I have a dataframe with the first three columns 'Person', 'NoShow', and 'date'. I want to create the two additional columns 'prior_noshow' and 'prior_noshow_f', but I cannot figure out how to do this using the lag function.
Person NoShow date prior_noshow prior_noshow_f
1 123 0 2019-01-01 NA NA
2 123 1 2019-04-01 0 0
3 123 0 2020-01-01 1 1
4 123 1 2021-01-01 1 1
5 123 0 2021-04-30 1 2
6 123 0 2022-01-05 1 2
7 334 0 2019-07-07 NA NA
8 334 1 2019-10-11 0 0
9 334 1 2020-07-07 1 1
10 334 0 2021-01-04 1 2
Column 'prior_noshow' should show whether a person missed a previous appointment. So, person 123 had their first noshow on 2019-04-01, and I want every following row for person 123 to have prior_noshow==1.

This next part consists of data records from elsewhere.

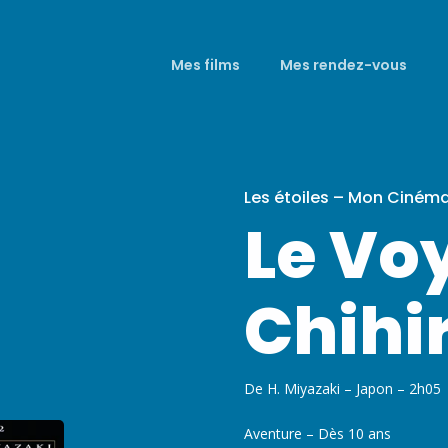
Mes films
Mes rendez-vous
Les étoiles – Mon Ciném
Le Vo
Chihi
De H. Miyazaki – Japon – 2h05
Aventure – Dès 10 ans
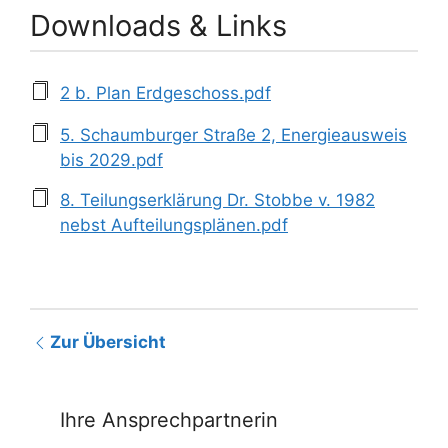
Downloads & Links
2 b. Plan Erdgeschoss.pdf
5. Schaumburger Straße 2, Energieausweis
bis 2029.pdf
8. Teilungserklärung Dr. Stobbe v. 1982
nebst Aufteilungsplänen.pdf
Zur Übersicht
Ihre Ansprechpartnerin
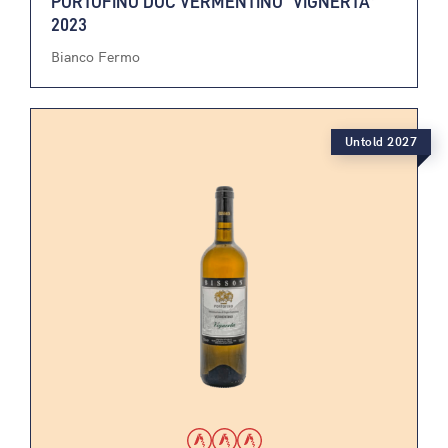
PORTOFINO DOC VERMENTINO “VIGNERTA”
2023
Bianco Fermo
Untold 2027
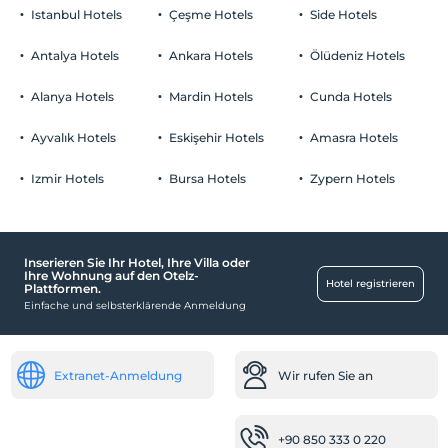
Rauchen
Istanbul Hotels
Çeşme Hotels
Side Hotels
Raucherzonen vorhanden
Parken
Kind(er)
Antalya Hotels
Ankara Hotels
Ölüdeniz Hotels
Der Aufenthalt für Kleinkinder bis zum Alter von 2 ist
Kostenlos Privatparkplatz
kostenlos.
Alanya Hotels
Mardin Hotels
Cunda Hotels
Parkplatz in der Anlage
1 Der Aufenthalt für Kind(er) unter dem Alter von 12 ist/sind pro
Zimmer kostenlos
Ayvalık Hotels
Eskişehir Hotels
Amasra Hotels
Izmir Hotels
Bursa Hotels
Zypern Hotels
Unterhaltungsdienstleistungen
Sommerkino
Inserieren Sie Ihr Hotel, Ihre Villa oder
Kind
Ihre Wohnung auf den Otelz-
Hotel registrieren
Plattformen.
Kinderbett
Einfache und selbsterklärende Anmeldung
Rezeption
24-Stunden-Rezeption
Extranet-Anmeldung
Wir rufen Sie an
Gesundheit
Einfacher Zugang zum Krankenhaus (15 Minuten)
+90 850 333 0 220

Column 'prior_noshow_f" should show the frequency of previously missed appointments. So, person 123 should have prior_noshow_f==1 for dates 2020-01-01 and 2021-01-01 and prior_noshow_f==2 for dates 2021-04-30 and 2022-01-05.
Code to create the dataset:
df <- data.frame(Person = c('123','123','123','123','123','123','334','334','334','334'),
NoShow = c(0,1,0,1,0,0,0,1,1,0),
date = c('2019-01-01','2019-04-01','2020-01-01','2021-01-01','2021-04-30','2022-01-05','2019-07-07','2019-10-11','2020-07-07','2021-01-04')
)
I've tried different approaches I saw in previous discussions here regarding the lag-function, but I haven't able to figure this out.
Any help would be greatly appreciated!